The Government supports the recommendations of the review and in
its response to the report has stated that it is committed to
taking swift action to implement the key findings. These are:
- The self employed whose work activities pose no potential risk
of harm to others should be exempt from health and safety law.
- HSE should review all of its Approved Codes of Practice (ACoP).
The initial phase of the review should be completed by June 2012 so
businesses have certainty about what is planned and when changes
can be anticipated.
- HSE should undertake a programme of sector specific
consolidations of law to be completed by April 2015.
- Legislation should be changed to give HSE the authority to
direct all local authority health and safety inspection and
enforcement activity.

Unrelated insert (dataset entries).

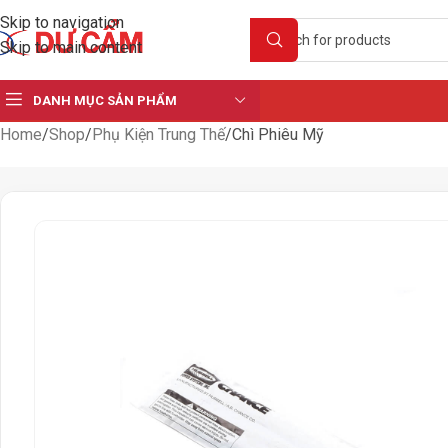
Skip to navigation
Skip to main content
DANH MỤC SẢN PHẨM
Home
Shop
Phụ Kiện Trung Thế
Chì Phiêu Mỹ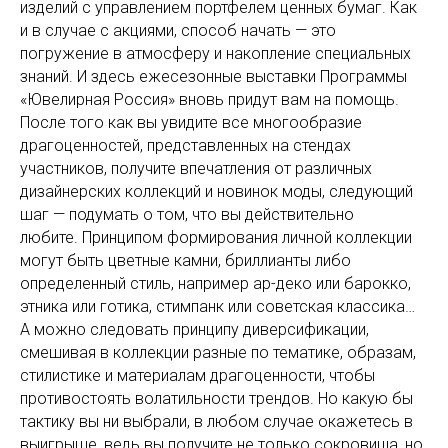
изделий с управлением портфелем ценных бумаг. Как
и в случае с акциями, способ начать — это
погружение в атмосферу и накопление специальных
знаний. И здесь ежесезонные выставки Программы
«Ювелирная Россия» вновь придут вам на помощь.
После того как вы увидите все многообразие
драгоценностей, представленных на стендах
участников, получите впечатления от различных
дизайнерских коллекций и новинок моды, следующий
шаг — подумать о том, что вы действительно
любите. Принципом формирования личной коллекции
могут быть цветные камни, бриллианты либо
определенный стиль, например ар-деко или барокко,
этника или готика, стимпанк или советская классика…
А можно следовать принципу диверсификации,
смешивая в коллекции разные по тематике, образам,
стилистике и материалам драгоценности, чтобы
противостоять волатильности трендов. Но какую бы
тактику вы ни выбрали, в любом случае окажетесь в
выигрыше, ведь вы получите не только сокровища, но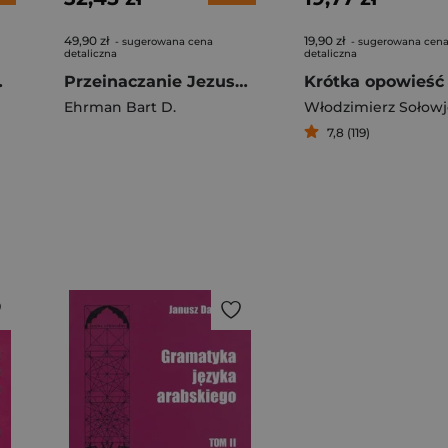
49,90 zł
19,90 zł
- sugerowana cena
- sugerowana cen
detaliczna
detaliczna
 stulecia
Przeinaczanie Jezusa Kto i dlaczego zmieniał Biblię
Ehrman Bart D.
Włodzimierz Sołow
7,8 (119)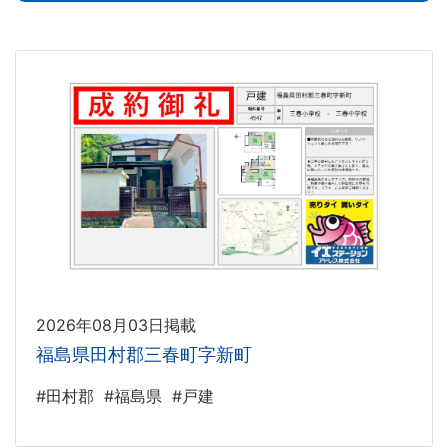
2026年08月03日掲載
福島県田村郡三春町字新町
#田村郡
#福島県
#戸建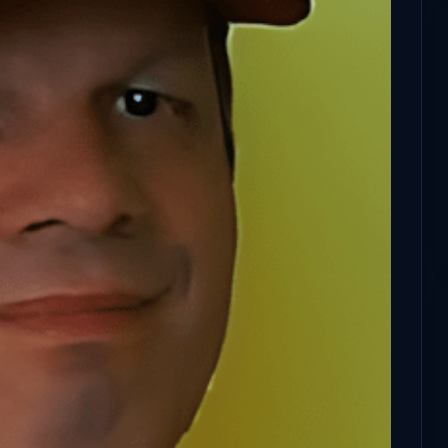
Microsoft odaadta a kulcsokat a
hatóságoknak, hogy visszafejthessék
Konzulens – a polgár
az adatokat.
és statisztikai platfo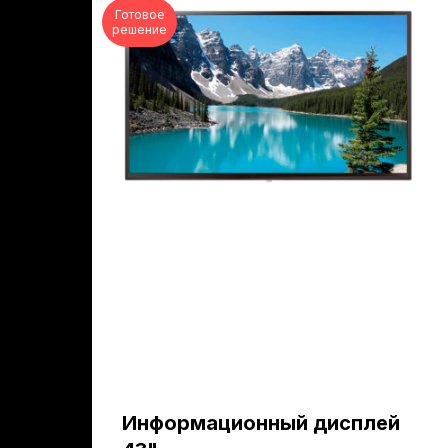
Готовое
решение
Информационный дисплей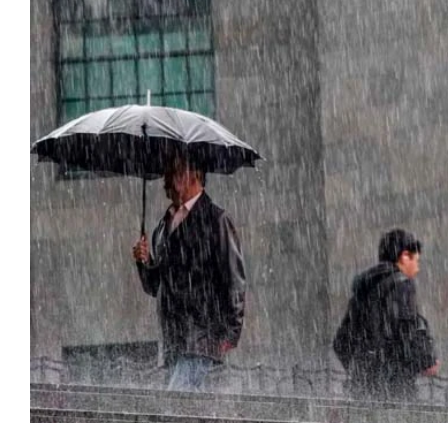
Fotos: Internet
La llegada de la onda tropical número 11 traerá fuert
extremas para este jueves 10 de julio, impactando e
centro del país, de acuerdo con la Comisión Nacion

This should ensure that it is consistent and
targeted towards the most hazardous workplaces.
- The original intention of the pre-action protocol standard
disclosure list (Woolf reforms) should be clarified and restated.
Regulatory provisions that impose strict liability should be
reviewed by June 2013. These should be either qualified with
'reasonably practicable' where strict liability is not absolutely
necessary or amended to prevent civil liability from attaching to a
breach of those provisions. In other words - employers will not be
found liable for damages/injury in cases where they have done
everything possible to manage the risk.
- The Government should work more closely with the European
Commission and others, particularly during the planned review in
2013. They must ensure that both new and existing EU health and
safety legislation is risk and evidence-based.